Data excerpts
--------

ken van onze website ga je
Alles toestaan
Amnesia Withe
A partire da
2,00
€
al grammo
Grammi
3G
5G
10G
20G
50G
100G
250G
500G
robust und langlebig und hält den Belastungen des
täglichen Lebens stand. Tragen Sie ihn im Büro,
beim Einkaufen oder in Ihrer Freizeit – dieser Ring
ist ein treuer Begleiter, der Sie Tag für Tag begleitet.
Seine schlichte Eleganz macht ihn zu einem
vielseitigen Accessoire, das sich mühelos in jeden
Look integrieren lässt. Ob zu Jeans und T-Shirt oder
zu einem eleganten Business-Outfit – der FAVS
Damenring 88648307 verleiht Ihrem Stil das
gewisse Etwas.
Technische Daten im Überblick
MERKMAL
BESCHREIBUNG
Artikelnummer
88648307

--------

Your task is to list each line of the records with the word "oder".

RESPONSE TO THIS EXERCISE:
beim Einkaufen oder in Ihrer Freizeit – dieser Ring
Look integrieren lässt. Ob zu Jeans und T-Shirt oder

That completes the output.